I have lots of events with timestamps like "15/07/2017 12:38:20" with accompanying information for each event. I want to find the length of time it takes for most events to occur on a given day, and over multiple days using averages and standard deviations.
I could calculate the time between first and last timestamp of the day, but there are outliers which skew the data, so by using averages and standard deviations I can implement the 68-95-99% statistical rule to calculate the time it takes for 68% of events to occur (or 95% or 99%), and add boxplots etc. The data is distributed normally.
I have extracted the time part of each timestamp (e.g. 12:38:20) and converted that into seconds (a day has 86,400) by multiplying the hour by 3,600 seconds, minutes by 60 seconds and then adding all the seconds together. 12:38:20 therefore is 45,500 seconds into the day.
So this works fine for a single day. For example:
Day 1: say 100 events occur. Mean = 33,317 seconds into the day (so around 9.15am, i.e. the mean event occurred at this time) Stdev.p = 3,378 seconds (1 stdev away from the mean, so around 56 minutes 18 seconds) Stdev.p*2 = 6,757 seconds (between -1 and +1 stdev's away from the mean, this is the time it takes for 68% of events to occur, so around 1 hr 52 minutes)
All good so far. I can calculate this for every single day across my dataset.

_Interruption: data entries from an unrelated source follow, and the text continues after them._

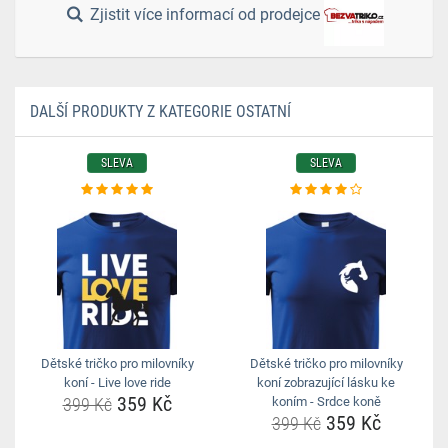
Zjistit více informací od prodejce
DALŠÍ PRODUKTY Z KATEGORIE OSTATNÍ
SLEVA
SLEVA
Dětské tričko pro milovníky
Dětské tričko pro milovníky
koní - Live love ride
koní zobrazující lásku ke
359 Kč
399 Kč
koním - Srdce koně
359 Kč
399 Kč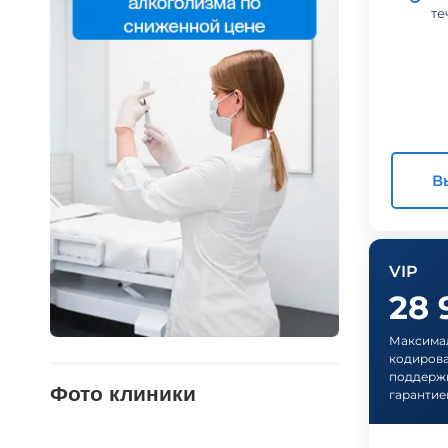
те
В
VIP
28
Максимал
кодирова
поддержк
Фото клиники
гарантие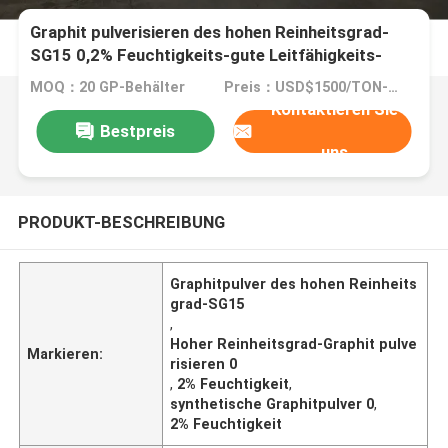
Graphit pulverisieren des hohen Reinheitsgrad-
SG15 0,2% Feuchtigkeits-gute Leitfähigkeits-
hohe Kristallinität
MOQ：20 GP-Behälter
Preis：USD$1500/TON-USD$3000/TON
Kontaktieren Sie
Bestpreis
uns
PRODUKT-BESCHREIBUNG
Graphitpulver des hohen Reinheits
grad-SG15
,
Hoher Reinheitsgrad-Graphit pulve
Markieren:
risieren 0
,
2% Feuchtigkeit
,
synthetische Graphitpulver 0
,
2% Feuchtigkeit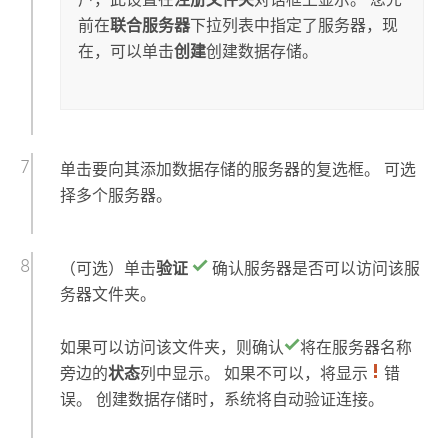
前在
联合服务器
下拉列表中指定了服务器，现
在，可以单击
创建
创建数据存储。
单击要向其添加数据存储的服务器的复选框。 可选
择多个服务器。
（可选）单击
验证
确认服务器是否可以访问该服
务器文件夹。
如果可以访问该文件夹，则确认
将在服务器名称
旁边的
状态
列中显示。 如果不可以，将显示
错
误。 创建数据存储时，系统将自动验证连接。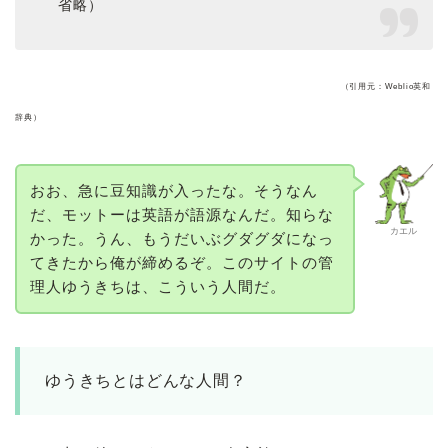
省略）
（引用元：Weblio英和
辞典）
おお、急に豆知識が入ったな。そうなん
だ、モットーは英語が語源なんだ。知らな
カエル
かった。うん、もうだいぶグダグダになっ
てきたから俺が締めるぞ。このサイトの管
理人ゆうきちは、こういう人間だ。
ゆうきちとはどんな人間？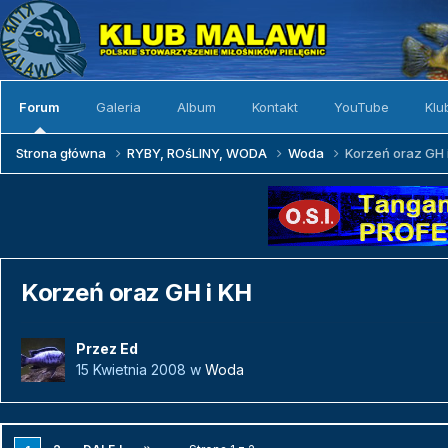
Forum
Galeria
Album
Kontakt
YouTube
Klu
Strona główna
RYBY, ROśLINY, WODA
Woda
Korzeń oraz GH 
Korzeń oraz GH i KH
Przez
Ed
15 Kwietnia 2008
w
Woda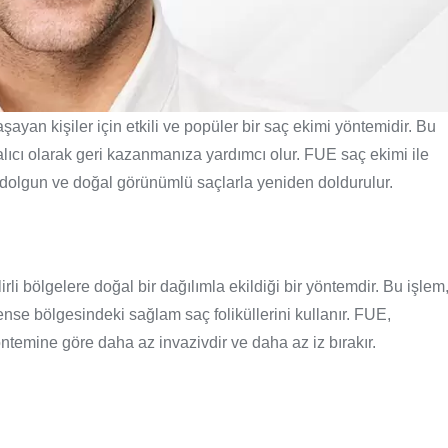
ayan kişiler için etkili ve popüler bir saç ekimi yöntemidir. Bu
alıcı olarak geri kazanmanıza yardımcı olur. FUE saç ekimi ile
e dolgun ve doğal görünümlü saçlarla yeniden doldurulur.
irli bölgelere doğal bir dağılımla ekildiği bir yöntemdir. Bu işlem
ense bölgesindeki sağlam saç foliküllerini kullanır. FUE,
ntemine göre daha az invazivdir ve daha az iz bırakır.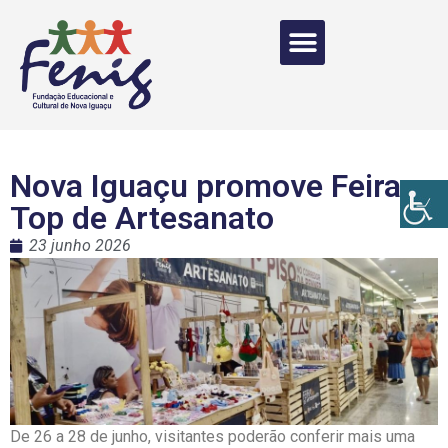
Nova Iguaçu promove Feira
Top de Artesanato
23 junho 2026
De 26 a 28 de junho, visitantes poderão conferir mais uma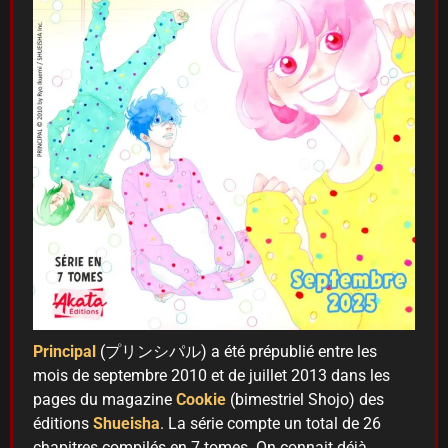
Principal
(プリンシパル) a été prépublié entre les
mois de septembre 2010 et de juillet 2013 dans les
pages du magazine
Cookie
(bimestriel Shojo) des
éditions
Shueisha
. La série compte un total de 26
chapitres compilés en 7 tomes. On connait déjà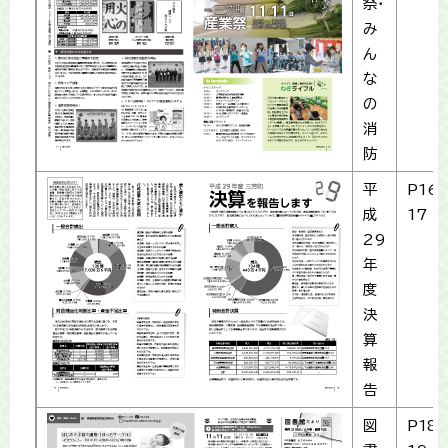
祭・
み
ん
な
の
消
防
平
P16-
成
17
29
年
度
決
算
報
告
図
P18-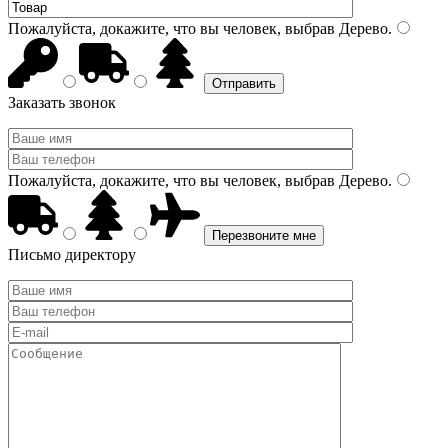
Пожалуйста, докажите, что вы человек, выбрав
Дерево
.
Заказать звонок
Пожалуйста, докажите, что вы человек, выбрав
Дерево
.
Письмо директору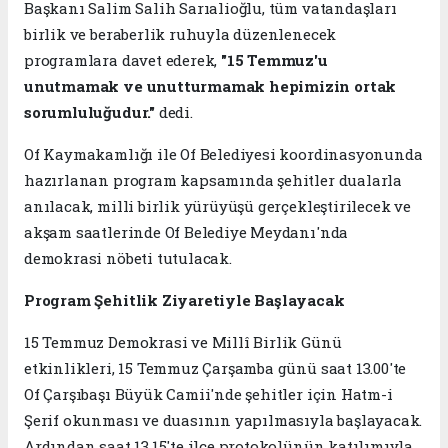
Başkanı Salim Salih Sarıalioğlu, tüm vatandaşları
birlik ve beraberlik ruhuyla düzenlenecek
programlara davet ederek,
"15 Temmuz'u
unutmamak ve unutturmamak hepimizin ortak
sorumluluğudur."
dedi.
Of Kaymakamlığı ile Of Belediyesi koordinasyonunda
hazırlanan program kapsamında şehitler dualarla
anılacak, milli birlik yürüyüşü gerçekleştirilecek ve
akşam saatlerinde Of Belediye Meydanı'nda
demokrasi nöbeti tutulacak.
Program Şehitlik Ziyaretiyle Başlayacak
15 Temmuz Demokrasi ve Millî Birlik Günü
etkinlikleri, 15 Temmuz Çarşamba günü saat 13.00'te
Of Çarşıbaşı Büyük Camii'nde şehitler için Hatm-i
Şerif okunması ve duasının yapılmasıyla başlayacak.
Ardından saat 13.15'te ilçe protokolünün katılımıyla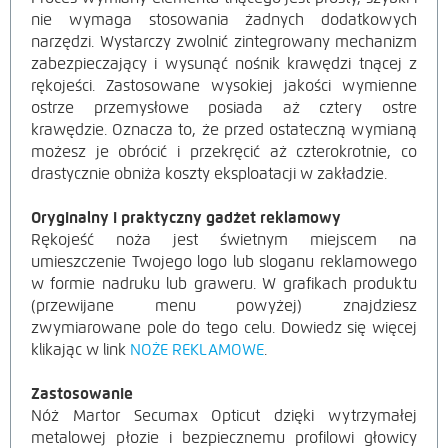
nie wymaga stosowania żadnych dodatkowych
narzędzi. Wystarczy zwolnić zintegrowany mechanizm
zabezpieczający i wysunąć nośnik krawędzi tnącej z
rękojeści. Zastosowane wysokiej jakości wymienne
ostrze przemysłowe posiada aż cztery ostre
krawędzie. Oznacza to, że przed ostateczną wymianą
możesz je obrócić i przekręcić aż czterokrotnie, co
drastycznie obniża koszty eksploatacji w zakładzie.
Oryginalny i praktyczny gadżet reklamowy
Rękojeść noża jest świetnym miejscem na
umieszczenie Twojego logo lub sloganu reklamowego
w formie nadruku lub graweru. W grafikach produktu
(przewijane menu powyżej) znajdziesz
zwymiarowane pole do tego celu. Dowiedz się więcej
klikając w link
NOŻE REKLAMOWE
.
Zastosowanie
Nóż Martor Secumax Opticut dzięki wytrzymałej
metalowej płozie i bezpiecznemu profilowi głowicy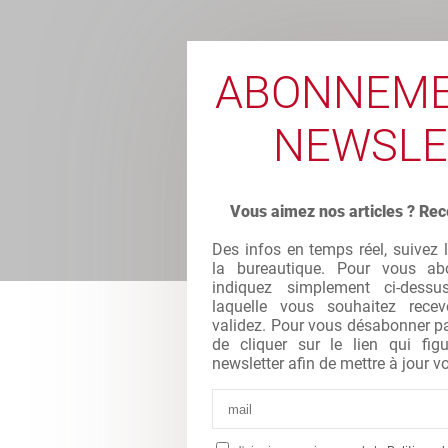
ABONNEME
NEWSLE
Vous aimez nos articles ? Rec
Des infos en temps réel, suivez 
la bureautique. Pour vous abo
indiquez simplement ci-dessu
laquelle vous souhaitez recev
validez. Pour vous désabonner par 
de cliquer sur le lien qui fi
newsletter afin de mettre à jour vo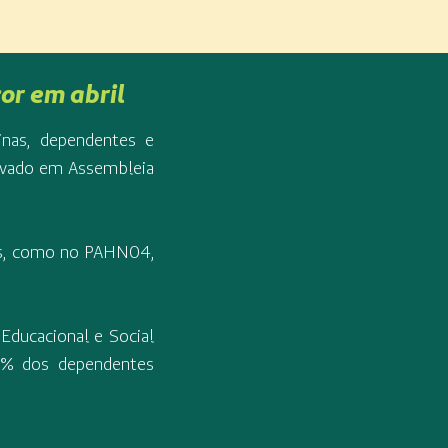
or em abril
nas, dependentes e
rovado em Assembleia
es, como no PAHN04,
Educacional e Social
0% dos dependentes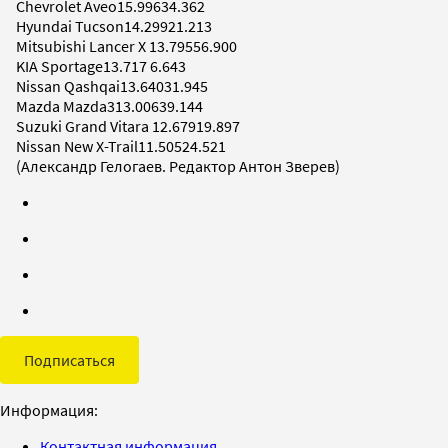
Chevrolet Aveo15.99634.362
Hyundai Tucson14.29921.213
Mitsubishi Lancer X 13.79556.900
KIA Sportage13.717 6.643
Nissan Qashqai13.64031.945
Mazda Mazda313.00639.144
Suzuki Grand Vitara 12.67919.897
Nissan New X-Trail11.50524.521
(Александр Гелогаев. Редактор Антон Зверев)
Подписаться
Информация:
Контактная информация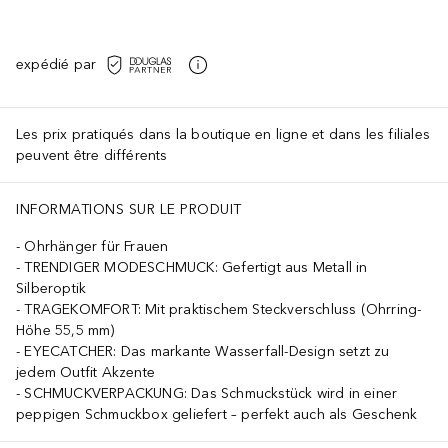
expédié par
Les prix pratiqués dans la boutique en ligne et dans les filiales
peuvent être différents
INFORMATIONS SUR LE PRODUIT
Ohrhänger für Frauen
TRENDIGER MODESCHMUCK: Gefertigt aus Metall in
Silberoptik
TRAGEKOMFORT: Mit praktischem Steckverschluss (Ohrring-
Höhe 55,5 mm)
EYECATCHER: Das markante Wasserfall-Design setzt zu
jedem Outfit Akzente
SCHMUCKVERPACKUNG: Das Schmuckstück wird in einer
peppigen Schmuckbox geliefert – perfekt auch als Geschenk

My question is how to group multiple days together, so I can show the time it takes on average for a group of days (the whole week, month, quarter or whatever).
Do I take the average of the standard deviations - i.e. stdev for day 1 + stdev for day 2, divided by the number of days?
Or do I calculate the standard deviation for all events over days 1 and 2? Doing it this second way gives bigger durations across the two days.
As I'm typing this I'm feeling like its the first option. The second way mixes times from the first day with the second day, which is incorrect.
I think I've answered my own question, but would welcome any reassurance or comments to the contrary.